Every record below must be written out exactly. Leave out the pictures.

------------

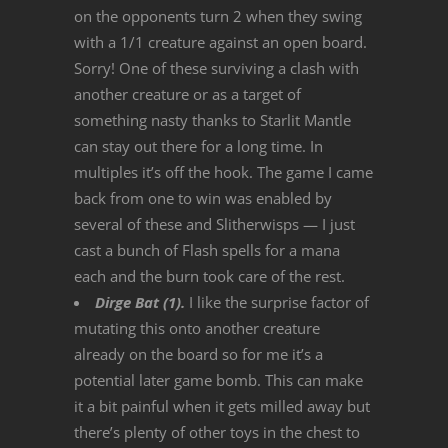
on the opponents turn 2 when they swing
with a 1/1 creature against an open board.
Sorry! One of these surviving a clash with
another creature or as a target of
something nasty thanks to Starlit Mantle
can stay out there for a long time. In
multiples it’s off the hook. The game I came
back from one to win was enabled by
several of these and Slitherwisps — I just
cast a bunch of Flash spells for a mana
each and the burn took care of the rest.
Dirge Bat (1).
I like the surprise factor of
mutating this onto another creature
already on the board so for me it’s a
potential later game bomb. This can make
it a bit painful when it gets milled away but
there’s plenty of other toys in the chest to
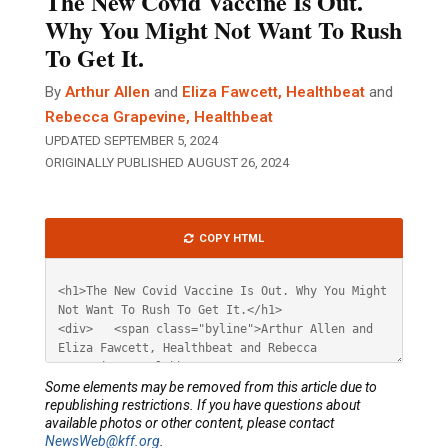
The New Covid Vaccine Is Out.
Why You Might Not Want To Rush
To Get It.
By
Arthur Allen
and
Eliza Fawcett, Healthbeat
and
Rebecca Grapevine, Healthbeat
UPDATED SEPTEMBER 5, 2024
ORIGINALLY PUBLISHED AUGUST 26, 2024
Article
COPY HTML
HTML
Some elements may be removed from this article due to
republishing restrictions. If you have questions about
available photos or other content, please contact
NewsWeb@kff.org
.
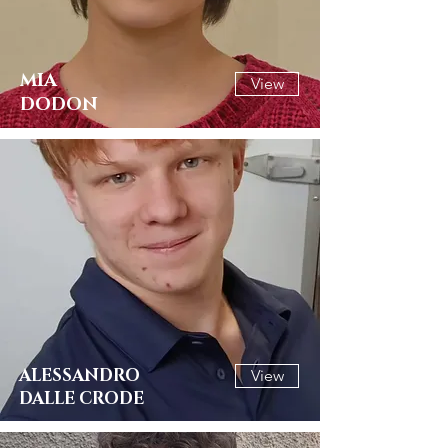
MIA
View
DODON
ALESSANDRO
View
DALLE CRODE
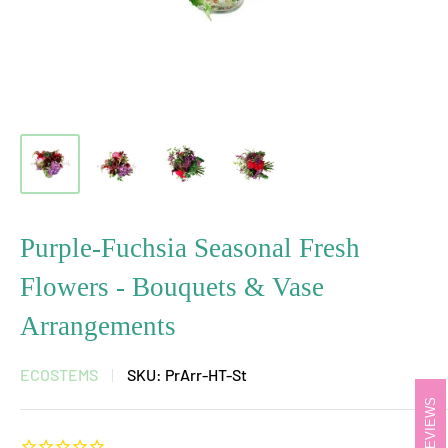
Purple-Fuchsia Seasonal Fresh
Flowers - Bouquets & Vase
Arrangements
ECOSTEMS
SKU:
PrArr-HT-St
REVIEWS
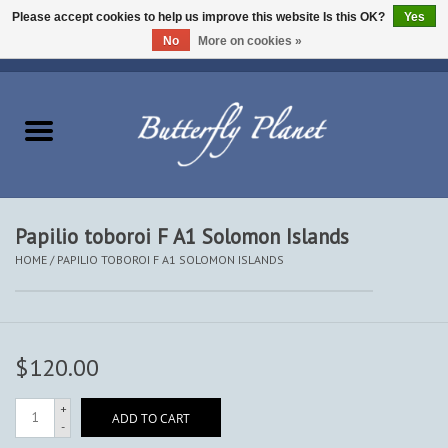
Please accept cookies to help us improve this website Is this OK?
Yes
No
More on cookies »
EUR
/
USD
/
CAD
0 Items - $0.00
Home
Butterflies - Lepidoptera
Moths - Lepidoptera
Papilio toboroi F A1 Solomon Islands
HOME
/
PAPILIO TOBOROI F A1 SOLOMON ISLANDS
Beetles - Coleoptera
Other Insects
$120.00
Other Creatures
+
ADD TO CART
-
The Collection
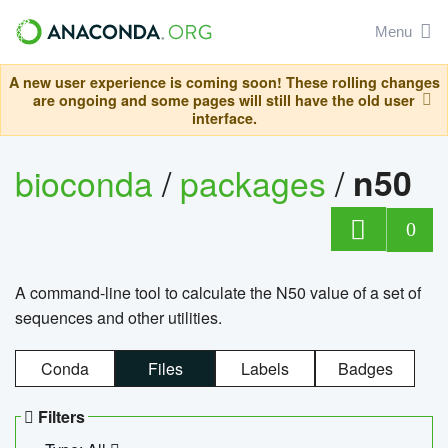
Menu
A new user experience is coming soon! These rolling changes
are ongoing and some pages will still have the old user
interface.
bioconda
/
packages
/
n50
0
A command-line tool to calculate the N50 value of a set of
sequences and other utilities.
Conda
Files
Labels
Badges
Filters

------------

SOLUTION TO THE PROBLEM ▸
on the opponents turn 2 when they swing
with a 1/1 creature against an open board.
Sorry! One of these surviving a clash with
another creature or as a target of
something nasty thanks to Starlit Mantle
can stay out there for a long time. In
multiples it’s off the hook. The game I came
back from one to win was enabled by
several of these and Slitherwisps — I just
cast a bunch of Flash spells for a mana
each and the burn took care of the rest.
Dirge Bat (1).
I like the surprise factor of
mutating this onto another creature
already on the board so for me it’s a
potential later game bomb. This can make
it a bit painful when it gets milled away but
there’s plenty of other toys in the chest to
The New Covid Vaccine Is Out.
Why You Might Not Want To Rush
To Get It.
By
Arthur Allen
and
Eliza Fawcett, Healthbeat
and
Rebecca Grapevine, Healthbeat
UPDATED SEPTEMBER 5, 2024
ORIGINALLY PUBLISHED AUGUST 26, 2024
Article
COPY HTML
HTML
Some elements may be removed from this article due to
republishing restrictions. If you have questions about
available photos or other content, please contact
NewsWeb@kff.org
.
MIA
View
DODON
ALESSANDRO
View
DALLE CRODE
Purple-Fuchsia Seasonal Fresh
Flowers - Bouquets & Vase
Arrangements
ECOSTEMS
SKU:
PrArr-HT-St
REVIEWS
Please accept cookies to help us improve this website Is this OK?
Yes
No
More on cookies »
EUR
/
USD
/
CAD
0 Items - $0.00
Home
Butterflies - Lepidoptera
Moths - Lepidoptera
Papilio toboroi F A1 Solomon Islands
HOME
/
PAPILIO TOBOROI F A1 SOLOMON ISLANDS
Beetles - Coleoptera
Other Insects
$120.00
Other Creatures
+
ADD TO CART
-
The Collection
Menu
A new user experience is coming soon! These rolling changes
are ongoing and some pages will still have the old user
interface.
bioconda
/
packages
/
n50
0
A command-line tool to calculate the N50 value of a set of
sequences and other utilities.
Conda
Files
Labels
Badges
Filters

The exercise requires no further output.